Réunion : des détenus participent au développement des ENR

Le coup d’envoi d’un projet original, dénommé Bradzour (« aube naissante » en réunionnais) vient d’être donné dans l’île de la Réunion. Ce projet d’implantation d’une centrale photovoltaïque comprend aussi un plan de réinsertion sociale pour quelques 50 détenus, qui se formeront, entre autres, à la pose de panneaux solaires.

Le projet Bradzour

En effet, le projet Bradzour consiste à utiliser des terres laissées libres autour du centre pénitentiaire du Port de Rivière des Galets pour y implanter une centrale photovoltaïque en 5 zones : une ferme solaire au sol qui va en quelque sorte encercler la prison, mais aussi des ombrières de parking, des hangars photovoltaïques ainsi que des serres et des toitures. Le tout sur 9,5 hectares, portant 2000 tables de 12 panneaux, sans compter les panneaux des toits des bâtiments servant à l’exploitation agricole.

Cette exploitation agricole permettra à une douzaine de détenus de se former à la culture sous serre (2 ha) de plantes médicinales destinées aux laboratoires médicaux et à la parfumerie (ylang ylang, aloe vera), de géraniums qui seront vendus à la CAHEB (Coopérative Agricole des Huiles Essentielles de Bourbon) pour pallier l’absence de jeunes plants (et permettre la rémunération des détenus) et même du maraîchage bio destiné à la restauration collective du centre.

Une centrale photovoltaïque

Centrale photovoltaique - projet Bardzour

source : Enerzine

Le centre pénitentiaire aura à terme une puissance de 10 MW et deviendra ainsi la deuxième centrale solaire de l’île, derrière celle de Sainte-Rose. Sa production électrique permettra d’alimenter 4 000 foyers « en énergie propre et renouvelable », soit un tiers de la population de la ville. Ce projet sera mis en œuvre par l’entreprise Austral Energy, filiale sur l’île d’Akuo Energy, qui entend contribuer ainsi à une action de réinsertion et donner une nouvelle dimension à son engagement en faveur du développement durable.

Le directeur général d’Austral Energy, Steve Arcelin, estime que cette centrale au sol présente le double avantage de renforcer la sécurité du centre pénitentiaire et de résoudre la problématique du foncier sur l’île, dont la petitesse oblige la plupart du temps les projets d’énergies renouvelables à se positionner sur du foncier agricole. Là, ce terrain n’est pas une terre agricole, irriguée ou non, mais, selon son expression, « un no man’s land ».

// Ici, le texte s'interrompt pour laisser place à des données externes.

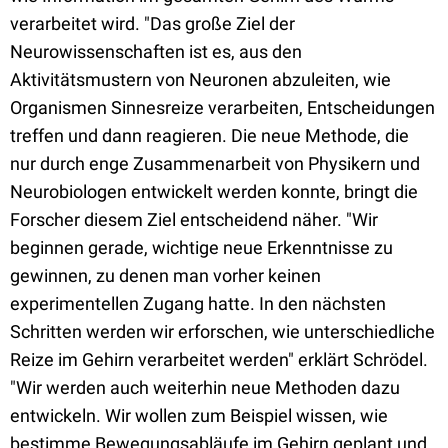
verarbeitet wird. "Das große Ziel der
Neurowissenschaften ist es, aus den
Aktivitätsmustern von Neuronen abzuleiten, wie
Organismen Sinnesreize verarbeiten, Entscheidungen
treffen und dann reagieren. Die neue Methode, die
nur durch enge Zusammenarbeit von Physikern und
Neurobiologen entwickelt werden konnte, bringt die
Forscher diesem Ziel entscheidend näher. "Wir
beginnen gerade, wichtige neue Erkenntnisse zu
gewinnen, zu denen man vorher keinen
experimentellen Zugang hatte. In den nächsten
Schritten werden wir erforschen, wie unterschiedliche
Reize im Gehirn verarbeitet werden" erklärt Schrödel.
"Wir werden auch weiterhin neue Methoden dazu
entwickeln. Wir wollen zum Beispiel wissen, wie
bestimme Bewegungsabläufe im Gehirn geplant und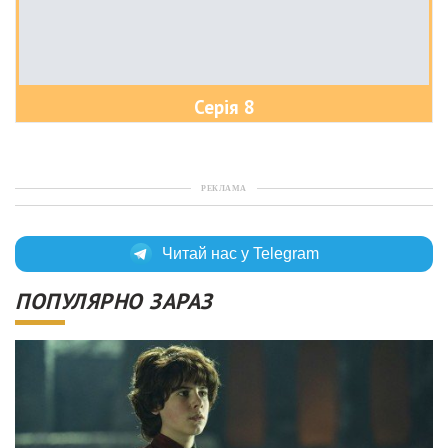
Серія 8
РЕКЛАМА
Читай нас у Telegram
ПОПУЛЯРНО ЗАРАЗ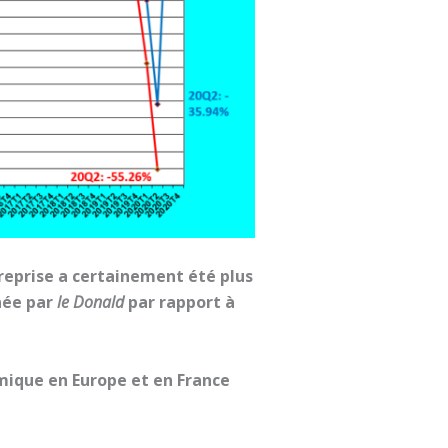
 reprise a certainement été plus
enée par
le Donald
par rapport à
mique en Europe et en France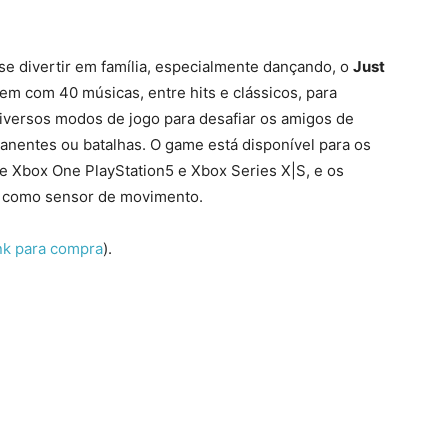
se divertir em família, especialmente dançando, o
Just
 vem com 40 músicas, entre hits e clássicos, para
 diversos modos de jogo para desafiar os amigos de
nentes ou batalhas. O game está disponível para os
e Xbox One PlayStation5 e Xbox Series X|S, e os
e como sensor de movimento.
ink para compra
).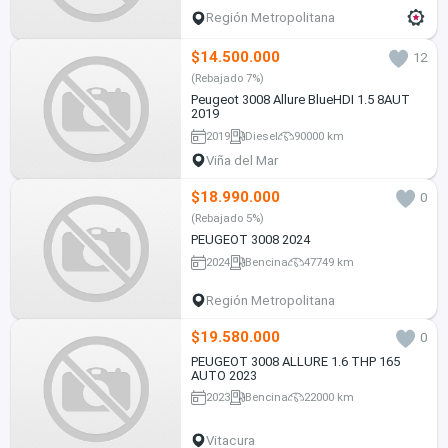
Región Metropolitana
$14.500.000
12
(Rebajado 7%)
Peugeot 3008 Allure BlueHDI 1.5 8AUT
2019
2019
Diesel
90000 km
Viña del Mar
$18.990.000
0
(Rebajado 5%)
PEUGEOT 3008 2024
2024
Bencina
47749 km
Región Metropolitana
$19.580.000
0
PEUGEOT 3008 ALLURE 1.6 THP 165
AUTO 2023
2023
Bencina
22000 km
Vitacura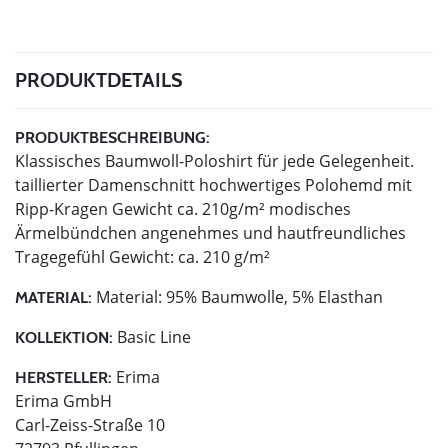
PRODUKTDETAILS
PRODUKTBESCHREIBUNG:
Klassisches Baumwoll-Poloshirt für jede Gelegenheit.
taillierter Damenschnitt hochwertiges Polohemd mit
Ripp-Kragen Gewicht ca. 210g/m² modisches
Ärmelbündchen angenehmes und hautfreundliches
Tragegefühl Gewicht: ca. 210 g/m²
Material: 95% Baumwolle, 5% Elasthan
MATERIAL:
Basic Line
KOLLEKTION:
Erima
HERSTELLER:
Erima GmbH
Carl-Zeiss-Straße 10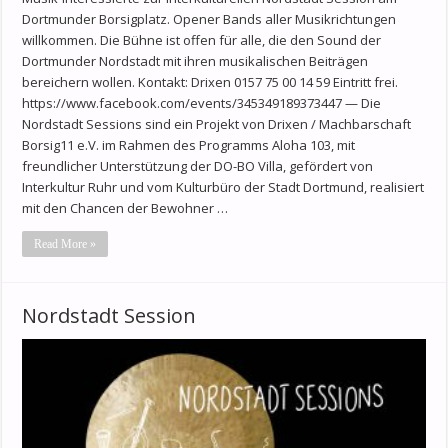
Dortmunder Borsigplatz. Opener Bands aller Musikrichtungen
willkommen. Die Bühne ist offen für alle, die den Sound der
Dortmunder Nordstadt mit ihren musikalischen Beiträgen
bereichern wollen. Kontakt: Drixen 0157 75 00 14 59 Eintritt frei.
https://www.facebook.com/events/345349189373447 — Die
Nordstadt Sessions sind ein Projekt von Drixen / Machbarschaft
Borsig11 e.V. im Rahmen des Programms Aloha 103, mit
freundlicher Unterstützung der DO-BO Villa, gefördert von
Interkultur Ruhr und vom Kulturbüro der Stadt Dortmund, realisiert
mit den Chancen der Bewohner …
Read More »
Nordstadt Session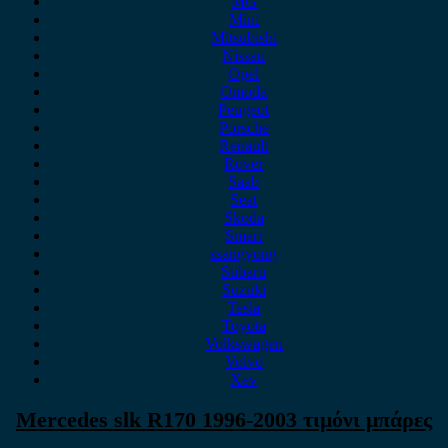
MG
Mini
Mitsubishi
Nissan
Opel
Omoda
Peugeot
Porsche
Renault
Rover
Saab
Seat
Skoda
Smart
ssangyong
Subaru
Suzuki
Tesla
Toyota
Volkswagen
Volvo
Xev
Mercedes slk R170 1996-2003 τιμόνι μπάρες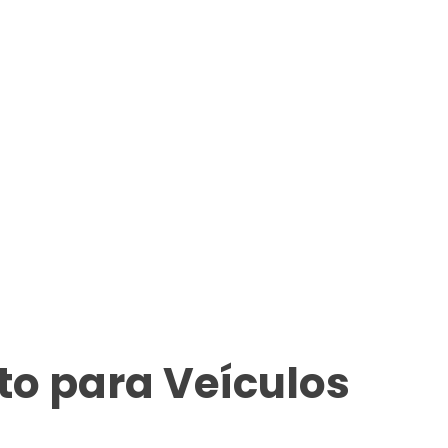
o para Veículos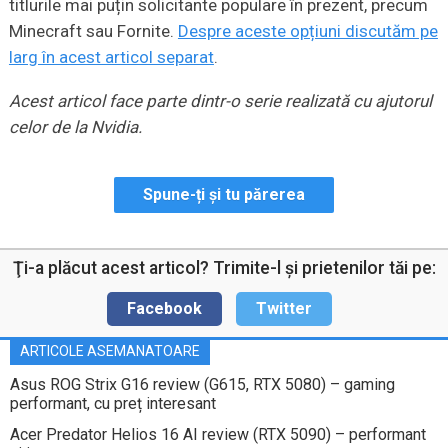
titlurile mai puțin solicitante populare în prezent, precum
Minecraft sau Fornite.
Despre aceste opțiuni discutăm pe
larg în acest articol separat
.
Acest articol face parte dintr-o serie realizată cu ajutorul
celor de la Nvidia.
Spune-ți și tu părerea
Ţi-a plăcut acest articol? Trimite-l şi prietenilor tăi pe:
Facebook
Twitter
ARTICOLE ASEMANATOARE
Asus ROG Strix G16 review (G615, RTX 5080) – gaming
performant, cu preț interesant
Acer Predator Helios 16 AI review (RTX 5090) – performant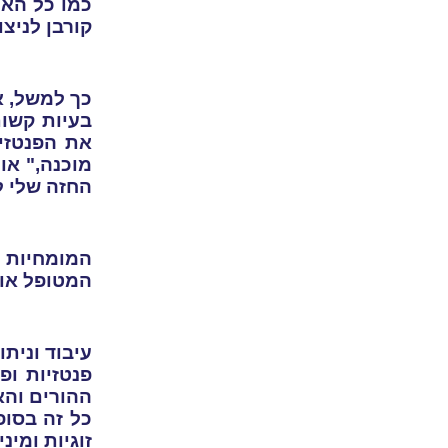
כמו כל האמ
קורבן לניצ
כך למשל, א
בעיות קשות
את הפנטזי
מוכנה
",
או 
החזה שלי ל
המומחיות ש
המטופל או 
עיבוד ונית
פנטזיות ו
ההורים והא
כל זה בסופ
זוגיות ומי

Des formations qualifiantes pour les détenus

A court terme, à partir de juin 2010, les détenus suivront sur place des formations et participeront à la construction et à la pose des panneaux photovoltaïques au sol, à la création d’un atelier industriel et à l’assemblage des structures des ombrières sur les parkings et des serres, ce qui leur offrira de réelles possibilités de réinsertion. L’implantation du volet agricole suivra.

Le programme de formations (diplômantes)  s’avère d’ailleurs très diversifié : 16 détenus seront formés au solaire photovoltaïque, 16 autres à la pose de chauffe-eau solaire (le projet en prévoit l’installation de 30), 16 à l’électricité du bâtiment et une quinzaine à l’agriculture.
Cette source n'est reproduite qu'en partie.